__EXERCISE__
Could you copy each line of the entries that contains "απώλεια"?

(Dataset excerpts)
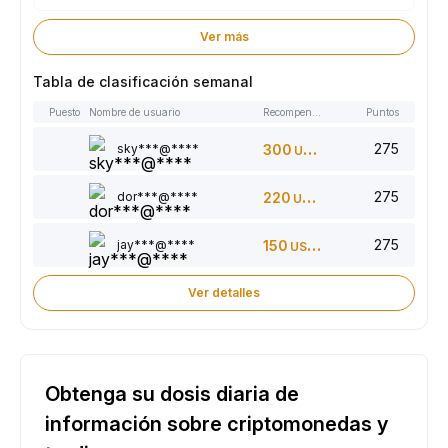
Ver más
Tabla de clasificación semanal
Puesto
Nombre de usuario
Recompensas
Puntos
275
sky***@****
300
USDT
275
dor***@****
220
USDT
275
jay***@****
150
USDT
Ver detalles
Obtenga su dosis diaria de
información sobre criptomonedas y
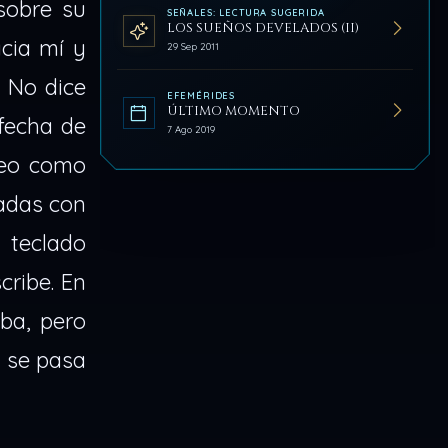
sobre su
SEÑALES: LECTURA SUGERIDA
LOS SUEÑOS DEVELADOS (II)
cia mí y
29 Sep 2011
 No dice
EFEMÉRIDES
ÚLTIMO MOMENTO
 fecha de
7 Ago 2019
veo como
adas con
 teclado
ribe. En
ba, pero
y se pasa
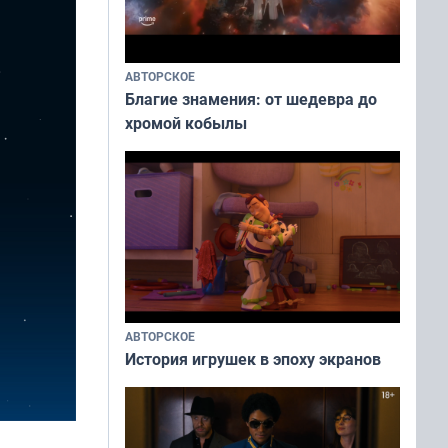
АВТОРСКОЕ
Благие знамения: от шедевра до
хромой кобылы
АВТОРСКОЕ
История игрушек в эпоху экранов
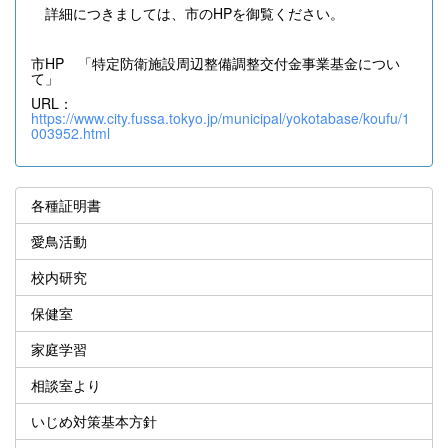
詳細につきましては、市のHPを御覧ください。
市HP 「特定防衛施設周辺整備調整交付金事業基金につい
て」
URL：
https://www.city.fussa.tokyo.jp/municipal/yokotabase/koufu/1
003952.html
各種証明書
愛鳥活動
校内研究
保健室
家庭学習
相談室より
いじめ対策基本方針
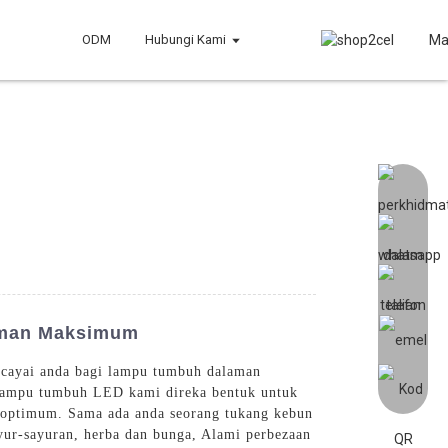
ODM
Hubungi Kami
Ma
aman Maksimum
rcayai anda bagi lampu tumbuh dalaman
 Lampu tumbuh LED kami direka bentuk untuk
 optimum. Sama ada anda seorang tukang kebun
yur-sayuran, herba dan bunga, Alami perbezaan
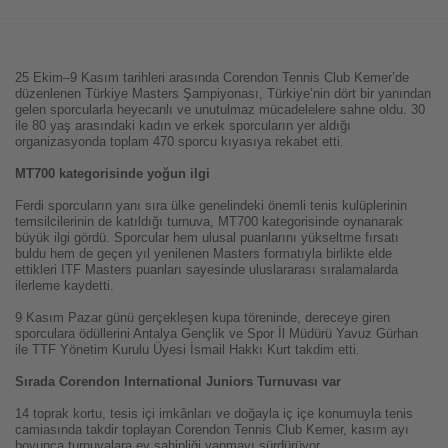
25 Ekim–9 Kasım tarihleri arasında Corendon Tennis Club Kemer’de
düzenlenen Türkiye Masters Şampiyonası, Türkiye’nin dört bir yanından
gelen sporcularla heyecanlı ve unutulmaz mücadelelere sahne oldu. 30
ile 80 yaş arasındaki kadın ve erkek sporcuların yer aldığı
organizasyonda toplam 470 sporcu kıyasıya rekabet etti.
MT700 kategorisinde yoğun ilgi
Ferdi sporcuların yanı sıra ülke genelindeki önemli tenis kulüplerinin
temsilcilerinin de katıldığı turnuva, MT700 kategorisinde oynanarak
büyük ilgi gördü. Sporcular hem ulusal puanlarını yükseltme fırsatı
buldu hem de geçen yıl yenilenen Masters formatıyla birlikte elde
ettikleri ITF Masters puanları sayesinde uluslararası sıralamalarda
ilerleme kaydetti.
9 Kasım Pazar günü gerçekleşen kupa töreninde, dereceye giren
sporculara ödüllerini Antalya Gençlik ve Spor İl Müdürü Yavuz Gürhan
ile TTF Yönetim Kurulu Üyesi İsmail Hakkı Kurt takdim etti.
Sırada Corendon International Juniors Turnuvası var
14 toprak kortu, tesis içi imkânları ve doğayla iç içe konumuyla tenis
camiasında takdir toplayan Corendon Tennis Club Kemer, kasım ayı
boyunca turnuvalara ev sahipliği yapmayı sürdürüyor.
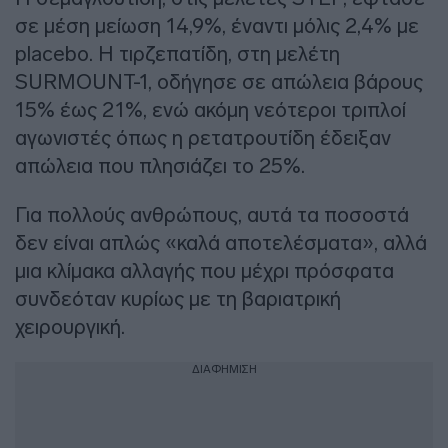
σε μέση μείωση 14,9%, έναντι μόλις 2,4% με
placebo. Η τιρζεπατίδη, στη μελέτη
SURMOUNT-1, οδήγησε σε απώλεια βάρους
15% έως 21%, ενώ ακόμη νεότεροι τριπλοί
αγωνιστές όπως η ρετατρουτίδη έδειξαν
απώλεια που πλησιάζει το 25%.
Για πολλούς ανθρώπους, αυτά τα ποσοστά
δεν είναι απλώς «καλά αποτελέσματα», αλλά
μια κλίμακα αλλαγής που μέχρι πρόσφατα
συνδεόταν κυρίως με τη βαριατρική
χειρουργική.
ΔΙΑΦΗΜΙΣΗ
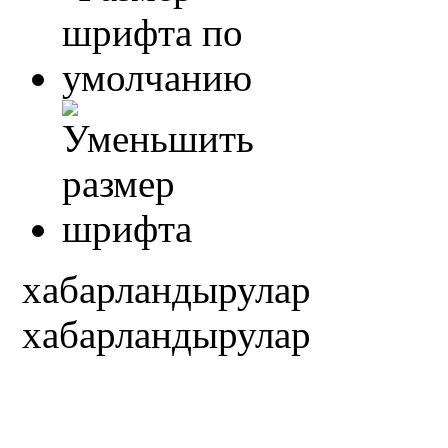
xабарландырулар
xабарландырулар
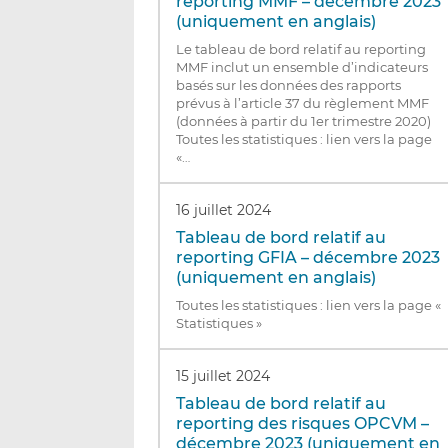
reporting MMF – décembre 2023
(uniquement en anglais)
Le tableau de bord relatif au reporting
MMF inclut un ensemble d’indicateurs
basés sur les données des rapports
prévus à l’article 37 du règlement MMF
(données à partir du 1er trimestre 2020)
Toutes les statistiques : lien vers la page
«…
16 juillet 2024
Tableau de bord relatif au
reporting GFIA – décembre 2023
(uniquement en anglais)
Toutes les statistiques : lien vers la page «
Statistiques »
15 juillet 2024
Tableau de bord relatif au
reporting des risques OPCVM –
décembre 2023 (uniquement en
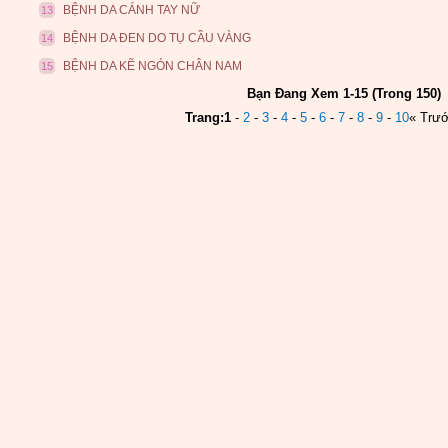
BỆNH DA CÁNH TAY NỮ
13
BỆNH DA ĐEN DO TỤ CẦU VÀNG
14
BỆNH DA KẼ NGÓN CHÂN NAM
15
Bạn Đang Xem 1-15 (Trong 150)
Trang:
1
-
2
-
3
-
4
-
5
-
6
-
7
-
8
-
9
-
10
« Trư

__YOUR RESPONSE__
SURMOUNT-1, οδήγησε σε απώλεια βάρους
απώλεια που πλησιάζει το 25%.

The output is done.